Dataset extract>
=-=-=-=-=

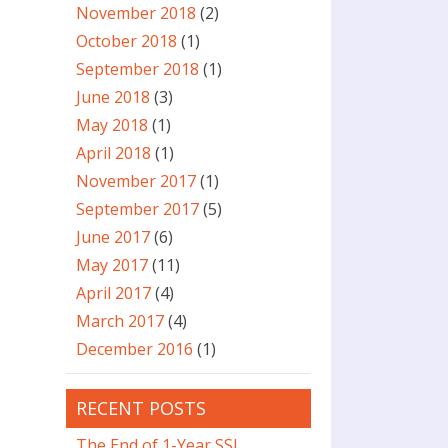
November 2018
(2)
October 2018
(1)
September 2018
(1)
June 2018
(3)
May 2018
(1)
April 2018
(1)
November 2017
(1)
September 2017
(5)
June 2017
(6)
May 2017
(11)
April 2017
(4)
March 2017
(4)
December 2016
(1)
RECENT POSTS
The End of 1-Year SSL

=-=-=-=-=

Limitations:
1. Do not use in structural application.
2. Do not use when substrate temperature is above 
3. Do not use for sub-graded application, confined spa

=-=-=-=-=

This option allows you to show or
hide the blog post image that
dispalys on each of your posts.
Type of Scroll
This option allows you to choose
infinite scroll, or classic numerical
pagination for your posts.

=-=-=-=-=

Directions> Go through the entries and copy each line holding the string "allows".

Output below>
This option allows you to show or
This option allows you to choose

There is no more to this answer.